Here are the 12 papers they analysed:
- Gadow, K. D. & Sprafkin, J. (1987) Effects of viewing high versus low aggression cartoons on emotionally disturbed children. Journal of Pediatric Psychology, 12, 413–427.
- Gadow, K. D., Sprafkin, J. & Ficarrotto, T. J. (1987) Effects of viewing aggression-laden cartoons on preschool-aged emotionally disturbed children. Child Psychiatry and Human Development, 17, 257–274.
- Sprafkin, J. & Gadow, K. D. (1986) Television viewing habits of emotionally disturbed, learning disabled, and mentally retarded children. Journal of Applied Developmental Psychology, 7, 45–59.
- Sprafkin, J. & Gadow, K. D. (1988) The immediate impact of aggressive cartoons on emotionally disturbed and learning disabled children. The Journal of Genetic Psychology, 149, 35–44.
- Sprafkin, J., Gadow, K. D. & Grayson, P. (1988) Effects of cartoons on emotionally disturbed children’s social behavior in school settings. Journal of Child Psychology, 29, 91–99.
- Walters, R. H. & Willows, D. C. (1968) Imitative behavior of disturbed and non-disturbed children following exposure to aggressive and nonaggressive models. Child Development, 39, 79–89.
- Hässler, F., Gierow, B., Tilch, P. & Langemann, I. (1993) [Television behavior of a pediatric and adolescent psychiatric patient population]. [German]. Pediatrie und Grenzgebiete, 31, 363–369.
- Kronenberger, W. G., Mathews, V. P., Dunn, D.W., Wang, Y., Wood, E. A., Larsen, J. J., Rembusch, M. E., Lowe, M. J., Giauque, A. L. & Lurito, J. T. (2005) Media violence exposure in aggressive and control adolescents: differences in self- and parent-reported exposure to violence on television and in video games. Aggressive behavior, 31, 201–216.
- Lowdermilk, J. L. (2004) A deconstruction and qualitative analysis of the consumption of traditional entertainment media by elementary-aged children diagnosed with emotional disorders. Dissertation-Abstracts-International: Section A, 65/08, 2950.
- Möller-Nehring, E., Moach, A., Castell, R., Weigel, A. & Meyer, M. (1998) [Conditions facilitating social disorder in children and adolescents in a clinic referred sample]. [German]. Praxis der Kinderpsychologie und Kinderpsychiatrie, 47, 36–47.
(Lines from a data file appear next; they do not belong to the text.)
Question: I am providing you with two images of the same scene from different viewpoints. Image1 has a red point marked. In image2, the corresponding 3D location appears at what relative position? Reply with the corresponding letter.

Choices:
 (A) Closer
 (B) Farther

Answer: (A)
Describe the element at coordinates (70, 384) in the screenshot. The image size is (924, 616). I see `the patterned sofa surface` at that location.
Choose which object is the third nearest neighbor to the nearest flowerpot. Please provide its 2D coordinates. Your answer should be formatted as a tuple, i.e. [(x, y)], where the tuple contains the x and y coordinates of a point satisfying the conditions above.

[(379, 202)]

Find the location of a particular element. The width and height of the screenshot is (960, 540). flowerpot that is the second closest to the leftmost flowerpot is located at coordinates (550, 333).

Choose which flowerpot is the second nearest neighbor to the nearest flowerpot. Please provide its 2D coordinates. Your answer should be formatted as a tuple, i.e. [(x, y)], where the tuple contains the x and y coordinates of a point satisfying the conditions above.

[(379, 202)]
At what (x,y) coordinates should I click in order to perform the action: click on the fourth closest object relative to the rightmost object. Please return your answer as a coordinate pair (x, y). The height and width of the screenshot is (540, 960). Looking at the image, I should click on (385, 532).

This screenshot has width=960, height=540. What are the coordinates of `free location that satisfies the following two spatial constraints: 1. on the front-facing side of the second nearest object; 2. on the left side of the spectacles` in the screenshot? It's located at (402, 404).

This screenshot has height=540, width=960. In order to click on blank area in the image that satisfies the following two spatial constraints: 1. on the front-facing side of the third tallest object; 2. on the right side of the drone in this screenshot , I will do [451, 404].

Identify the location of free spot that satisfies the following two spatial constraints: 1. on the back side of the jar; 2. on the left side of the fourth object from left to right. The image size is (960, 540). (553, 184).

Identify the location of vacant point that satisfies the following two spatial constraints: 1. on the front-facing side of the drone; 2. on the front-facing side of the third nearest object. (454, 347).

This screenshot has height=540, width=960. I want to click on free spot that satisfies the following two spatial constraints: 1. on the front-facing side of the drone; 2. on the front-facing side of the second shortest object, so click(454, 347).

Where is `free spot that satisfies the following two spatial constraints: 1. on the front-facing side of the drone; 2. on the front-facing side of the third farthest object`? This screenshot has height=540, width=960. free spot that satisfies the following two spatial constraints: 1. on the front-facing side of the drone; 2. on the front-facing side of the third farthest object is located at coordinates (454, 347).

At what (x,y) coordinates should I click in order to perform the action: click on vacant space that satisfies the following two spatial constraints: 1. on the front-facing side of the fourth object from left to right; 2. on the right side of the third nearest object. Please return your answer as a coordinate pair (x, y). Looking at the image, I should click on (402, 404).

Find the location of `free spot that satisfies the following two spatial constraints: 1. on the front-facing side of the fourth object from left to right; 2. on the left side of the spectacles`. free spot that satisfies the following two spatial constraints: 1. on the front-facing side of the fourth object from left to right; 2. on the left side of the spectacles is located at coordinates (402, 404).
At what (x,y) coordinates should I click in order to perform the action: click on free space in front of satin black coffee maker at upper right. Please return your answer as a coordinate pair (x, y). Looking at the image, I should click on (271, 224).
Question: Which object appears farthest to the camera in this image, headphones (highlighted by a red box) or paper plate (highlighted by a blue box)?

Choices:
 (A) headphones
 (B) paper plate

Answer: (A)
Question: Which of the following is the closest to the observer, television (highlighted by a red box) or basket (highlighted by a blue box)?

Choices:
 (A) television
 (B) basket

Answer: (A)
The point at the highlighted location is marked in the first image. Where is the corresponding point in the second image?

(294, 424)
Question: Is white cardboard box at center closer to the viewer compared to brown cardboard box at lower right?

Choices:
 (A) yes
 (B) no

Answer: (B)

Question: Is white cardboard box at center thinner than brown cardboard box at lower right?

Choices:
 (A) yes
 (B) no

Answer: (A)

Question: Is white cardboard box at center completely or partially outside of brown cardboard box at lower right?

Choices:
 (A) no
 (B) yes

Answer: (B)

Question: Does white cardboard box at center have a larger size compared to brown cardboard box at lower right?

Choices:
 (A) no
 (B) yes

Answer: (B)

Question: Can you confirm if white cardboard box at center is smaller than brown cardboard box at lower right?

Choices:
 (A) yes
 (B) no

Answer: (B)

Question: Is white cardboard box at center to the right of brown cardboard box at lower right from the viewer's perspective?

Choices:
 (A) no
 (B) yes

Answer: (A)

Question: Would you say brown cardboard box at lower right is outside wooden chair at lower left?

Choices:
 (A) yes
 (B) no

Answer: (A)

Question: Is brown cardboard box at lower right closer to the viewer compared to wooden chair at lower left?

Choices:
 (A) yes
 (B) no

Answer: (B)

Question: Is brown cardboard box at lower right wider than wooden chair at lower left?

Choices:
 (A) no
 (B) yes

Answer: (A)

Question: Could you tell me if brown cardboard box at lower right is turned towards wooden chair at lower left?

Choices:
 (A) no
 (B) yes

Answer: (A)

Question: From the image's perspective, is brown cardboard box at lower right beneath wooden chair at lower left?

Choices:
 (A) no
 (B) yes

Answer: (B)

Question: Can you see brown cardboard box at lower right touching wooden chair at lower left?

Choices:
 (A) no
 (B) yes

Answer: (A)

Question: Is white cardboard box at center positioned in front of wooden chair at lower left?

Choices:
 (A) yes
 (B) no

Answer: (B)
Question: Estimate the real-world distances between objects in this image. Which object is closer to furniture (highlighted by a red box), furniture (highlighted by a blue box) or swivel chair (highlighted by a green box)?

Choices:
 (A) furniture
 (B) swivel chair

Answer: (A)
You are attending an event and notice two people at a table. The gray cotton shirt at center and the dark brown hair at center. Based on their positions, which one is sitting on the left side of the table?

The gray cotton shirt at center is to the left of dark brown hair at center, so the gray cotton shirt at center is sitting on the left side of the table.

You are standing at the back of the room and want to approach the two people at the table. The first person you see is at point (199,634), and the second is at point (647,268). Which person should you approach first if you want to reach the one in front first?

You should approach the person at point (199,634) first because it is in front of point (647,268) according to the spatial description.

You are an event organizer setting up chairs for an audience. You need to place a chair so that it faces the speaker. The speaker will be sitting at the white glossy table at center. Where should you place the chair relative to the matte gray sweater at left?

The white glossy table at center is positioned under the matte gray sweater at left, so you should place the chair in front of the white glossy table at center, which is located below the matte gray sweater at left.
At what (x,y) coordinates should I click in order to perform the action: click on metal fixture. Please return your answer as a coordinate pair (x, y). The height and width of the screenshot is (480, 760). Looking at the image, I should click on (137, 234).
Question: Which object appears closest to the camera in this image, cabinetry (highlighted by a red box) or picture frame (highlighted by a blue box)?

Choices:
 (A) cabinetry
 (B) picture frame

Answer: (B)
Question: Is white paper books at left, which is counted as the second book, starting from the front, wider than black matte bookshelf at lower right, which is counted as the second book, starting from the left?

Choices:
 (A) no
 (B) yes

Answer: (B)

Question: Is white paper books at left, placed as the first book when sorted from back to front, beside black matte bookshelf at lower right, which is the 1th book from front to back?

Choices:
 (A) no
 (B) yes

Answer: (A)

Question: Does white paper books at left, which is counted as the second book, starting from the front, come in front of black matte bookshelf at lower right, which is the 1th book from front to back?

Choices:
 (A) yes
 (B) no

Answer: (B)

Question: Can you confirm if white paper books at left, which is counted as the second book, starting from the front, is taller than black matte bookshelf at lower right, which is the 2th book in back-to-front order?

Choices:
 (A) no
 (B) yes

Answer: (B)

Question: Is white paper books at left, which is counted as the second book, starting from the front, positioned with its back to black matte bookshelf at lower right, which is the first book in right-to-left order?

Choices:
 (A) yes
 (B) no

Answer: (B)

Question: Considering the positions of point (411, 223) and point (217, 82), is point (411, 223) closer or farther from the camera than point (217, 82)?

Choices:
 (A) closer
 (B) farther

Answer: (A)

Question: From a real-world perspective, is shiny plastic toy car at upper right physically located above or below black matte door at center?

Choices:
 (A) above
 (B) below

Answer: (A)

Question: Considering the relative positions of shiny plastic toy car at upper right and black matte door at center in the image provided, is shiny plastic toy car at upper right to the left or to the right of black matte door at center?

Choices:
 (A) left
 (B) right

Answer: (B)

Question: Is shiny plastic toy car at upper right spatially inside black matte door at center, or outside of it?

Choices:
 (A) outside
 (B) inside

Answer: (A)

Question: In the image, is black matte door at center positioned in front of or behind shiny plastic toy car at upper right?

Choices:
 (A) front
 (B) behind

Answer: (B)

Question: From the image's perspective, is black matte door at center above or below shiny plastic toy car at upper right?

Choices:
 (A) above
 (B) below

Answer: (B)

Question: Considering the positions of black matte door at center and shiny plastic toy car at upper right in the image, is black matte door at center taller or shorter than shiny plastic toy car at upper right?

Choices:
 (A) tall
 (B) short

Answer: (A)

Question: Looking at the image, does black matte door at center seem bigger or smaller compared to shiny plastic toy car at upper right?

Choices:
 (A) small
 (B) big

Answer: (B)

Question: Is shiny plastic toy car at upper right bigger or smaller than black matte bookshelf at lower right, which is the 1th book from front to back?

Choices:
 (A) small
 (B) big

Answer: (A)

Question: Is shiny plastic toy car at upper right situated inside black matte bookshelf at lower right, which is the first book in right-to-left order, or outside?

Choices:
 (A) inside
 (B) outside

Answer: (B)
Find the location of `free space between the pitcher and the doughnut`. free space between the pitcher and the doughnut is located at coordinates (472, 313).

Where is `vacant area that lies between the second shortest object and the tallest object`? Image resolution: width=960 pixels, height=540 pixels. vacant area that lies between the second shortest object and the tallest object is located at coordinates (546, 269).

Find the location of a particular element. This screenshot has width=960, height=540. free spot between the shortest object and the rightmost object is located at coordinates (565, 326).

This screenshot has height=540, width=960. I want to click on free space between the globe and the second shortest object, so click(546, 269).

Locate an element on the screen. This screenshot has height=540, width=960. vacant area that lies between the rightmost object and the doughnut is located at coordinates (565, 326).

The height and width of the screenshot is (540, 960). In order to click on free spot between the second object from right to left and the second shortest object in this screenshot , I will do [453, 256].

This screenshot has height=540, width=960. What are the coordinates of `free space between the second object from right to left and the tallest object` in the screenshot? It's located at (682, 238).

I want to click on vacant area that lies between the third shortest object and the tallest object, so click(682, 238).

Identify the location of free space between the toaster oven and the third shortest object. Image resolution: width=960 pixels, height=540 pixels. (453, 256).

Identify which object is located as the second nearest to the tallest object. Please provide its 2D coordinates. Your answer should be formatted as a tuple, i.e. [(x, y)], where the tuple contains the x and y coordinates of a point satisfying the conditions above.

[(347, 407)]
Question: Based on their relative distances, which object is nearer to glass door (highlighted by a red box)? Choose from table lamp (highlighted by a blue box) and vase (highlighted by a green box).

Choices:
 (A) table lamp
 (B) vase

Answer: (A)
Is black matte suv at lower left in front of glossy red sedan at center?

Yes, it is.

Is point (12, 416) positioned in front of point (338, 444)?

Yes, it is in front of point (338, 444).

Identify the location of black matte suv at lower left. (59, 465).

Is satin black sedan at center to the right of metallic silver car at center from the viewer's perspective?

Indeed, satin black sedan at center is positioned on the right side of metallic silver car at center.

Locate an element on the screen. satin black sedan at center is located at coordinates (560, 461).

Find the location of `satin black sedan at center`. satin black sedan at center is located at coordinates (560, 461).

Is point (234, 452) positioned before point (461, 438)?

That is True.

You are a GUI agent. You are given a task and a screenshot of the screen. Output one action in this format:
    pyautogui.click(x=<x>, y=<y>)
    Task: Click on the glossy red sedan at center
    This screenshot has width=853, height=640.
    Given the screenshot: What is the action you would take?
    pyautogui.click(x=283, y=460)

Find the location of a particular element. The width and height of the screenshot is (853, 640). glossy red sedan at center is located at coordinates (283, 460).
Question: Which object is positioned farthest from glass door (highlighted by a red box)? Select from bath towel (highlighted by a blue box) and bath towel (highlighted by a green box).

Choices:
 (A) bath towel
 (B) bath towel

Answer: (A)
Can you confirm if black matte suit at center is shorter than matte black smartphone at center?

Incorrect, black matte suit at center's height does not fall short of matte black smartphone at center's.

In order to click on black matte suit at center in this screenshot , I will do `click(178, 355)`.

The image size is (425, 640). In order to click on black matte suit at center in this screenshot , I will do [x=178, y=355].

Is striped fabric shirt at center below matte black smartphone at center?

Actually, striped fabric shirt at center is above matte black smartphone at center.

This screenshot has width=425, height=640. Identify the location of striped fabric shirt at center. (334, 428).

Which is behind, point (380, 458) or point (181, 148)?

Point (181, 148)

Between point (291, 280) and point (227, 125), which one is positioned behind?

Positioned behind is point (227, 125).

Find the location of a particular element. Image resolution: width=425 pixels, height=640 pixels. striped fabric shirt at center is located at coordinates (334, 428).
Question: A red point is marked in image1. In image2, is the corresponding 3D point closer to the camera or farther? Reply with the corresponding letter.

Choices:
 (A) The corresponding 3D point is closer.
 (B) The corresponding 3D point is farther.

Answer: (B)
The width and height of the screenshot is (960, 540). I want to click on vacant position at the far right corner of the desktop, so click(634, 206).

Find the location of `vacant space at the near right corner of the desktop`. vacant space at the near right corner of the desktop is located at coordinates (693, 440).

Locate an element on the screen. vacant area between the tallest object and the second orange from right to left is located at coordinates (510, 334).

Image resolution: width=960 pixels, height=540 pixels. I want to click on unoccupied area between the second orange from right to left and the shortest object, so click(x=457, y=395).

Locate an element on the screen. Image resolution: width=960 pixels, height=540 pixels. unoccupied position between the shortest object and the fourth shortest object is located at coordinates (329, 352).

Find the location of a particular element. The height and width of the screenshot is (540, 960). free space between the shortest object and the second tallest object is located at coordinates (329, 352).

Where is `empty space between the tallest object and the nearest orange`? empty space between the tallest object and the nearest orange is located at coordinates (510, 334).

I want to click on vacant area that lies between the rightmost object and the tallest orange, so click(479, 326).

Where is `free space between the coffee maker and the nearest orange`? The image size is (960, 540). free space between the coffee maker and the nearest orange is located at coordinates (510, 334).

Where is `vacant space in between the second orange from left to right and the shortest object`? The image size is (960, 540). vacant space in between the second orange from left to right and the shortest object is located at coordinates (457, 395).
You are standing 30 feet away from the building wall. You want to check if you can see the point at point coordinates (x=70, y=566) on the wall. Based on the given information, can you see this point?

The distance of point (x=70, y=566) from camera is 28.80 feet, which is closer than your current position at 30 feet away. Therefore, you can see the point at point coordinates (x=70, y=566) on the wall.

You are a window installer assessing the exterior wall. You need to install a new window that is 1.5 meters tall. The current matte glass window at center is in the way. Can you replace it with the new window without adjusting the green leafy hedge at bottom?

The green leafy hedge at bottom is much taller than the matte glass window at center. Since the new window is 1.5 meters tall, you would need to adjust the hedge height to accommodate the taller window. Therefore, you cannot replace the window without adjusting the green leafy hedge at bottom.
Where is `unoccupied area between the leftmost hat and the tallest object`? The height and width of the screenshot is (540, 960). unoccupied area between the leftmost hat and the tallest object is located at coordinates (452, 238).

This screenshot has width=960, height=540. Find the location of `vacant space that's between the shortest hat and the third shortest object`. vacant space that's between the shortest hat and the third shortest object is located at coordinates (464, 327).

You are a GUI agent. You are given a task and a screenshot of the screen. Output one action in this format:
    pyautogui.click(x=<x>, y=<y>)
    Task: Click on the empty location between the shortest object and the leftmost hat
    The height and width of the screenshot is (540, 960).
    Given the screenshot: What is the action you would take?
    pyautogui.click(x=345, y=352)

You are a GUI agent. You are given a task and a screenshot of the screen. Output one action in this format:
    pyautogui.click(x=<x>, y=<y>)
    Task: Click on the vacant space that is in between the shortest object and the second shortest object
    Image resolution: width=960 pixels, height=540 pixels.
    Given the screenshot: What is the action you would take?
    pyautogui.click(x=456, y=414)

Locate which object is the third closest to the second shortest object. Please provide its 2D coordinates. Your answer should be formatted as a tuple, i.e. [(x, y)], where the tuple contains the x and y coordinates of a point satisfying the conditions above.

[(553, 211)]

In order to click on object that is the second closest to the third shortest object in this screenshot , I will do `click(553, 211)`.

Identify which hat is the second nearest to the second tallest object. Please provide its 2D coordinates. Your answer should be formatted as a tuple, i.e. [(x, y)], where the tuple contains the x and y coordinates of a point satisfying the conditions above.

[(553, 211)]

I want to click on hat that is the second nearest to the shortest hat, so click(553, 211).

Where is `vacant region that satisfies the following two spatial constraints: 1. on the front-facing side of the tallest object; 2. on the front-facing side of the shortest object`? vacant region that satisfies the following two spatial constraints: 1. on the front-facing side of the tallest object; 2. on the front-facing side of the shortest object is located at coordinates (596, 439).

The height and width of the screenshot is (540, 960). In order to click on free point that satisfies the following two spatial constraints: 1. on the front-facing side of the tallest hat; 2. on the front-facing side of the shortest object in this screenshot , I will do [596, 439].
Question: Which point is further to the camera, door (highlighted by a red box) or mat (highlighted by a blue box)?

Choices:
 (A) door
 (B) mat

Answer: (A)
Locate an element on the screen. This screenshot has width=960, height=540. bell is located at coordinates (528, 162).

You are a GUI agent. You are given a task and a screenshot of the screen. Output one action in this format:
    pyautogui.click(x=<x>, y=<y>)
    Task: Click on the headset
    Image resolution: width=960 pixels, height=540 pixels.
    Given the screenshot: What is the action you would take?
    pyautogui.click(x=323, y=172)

There are seven experiments that examined the immediate effects of violent television, conducted either in school setting or laboratory settings; two case-control studies, two cross-sectional surveys and one qualitative study.
This is what they have to say (in jargon) about the studies they reviewed.
Quantitative studies: Relatively small sample size, impossibility to exclude Type II error, validity of outcome variables unclear, reliability in but two studies are unclear, non-random sampling, participants’ level of attention on the videos they watched, behavioural state of the participants prior of the experiment, and order presentation of the videos. Generalizations issues.
Experimental studies: inadequate description of the term ‘emotional disturbance’. Unclear whether experimenters were blind to the participants’ condition, unclear about their randomization process or their way of dealing attrition.
Case-control studies: population representativeness is an issue.
Qualitative study: Small sample size and convenience sampling. No way to know about validity or reliability of the study. It’s a qualitative study, a lot of subjective interpretation.
Mitrofan, O., Paul, M., & Spencer, N. (2009). Is aggression in children with behavioural and emotional difficulties associated with television viewing and video game playing? A systematic review. Child: Care, Health, and Development, 35 (1), 5-15.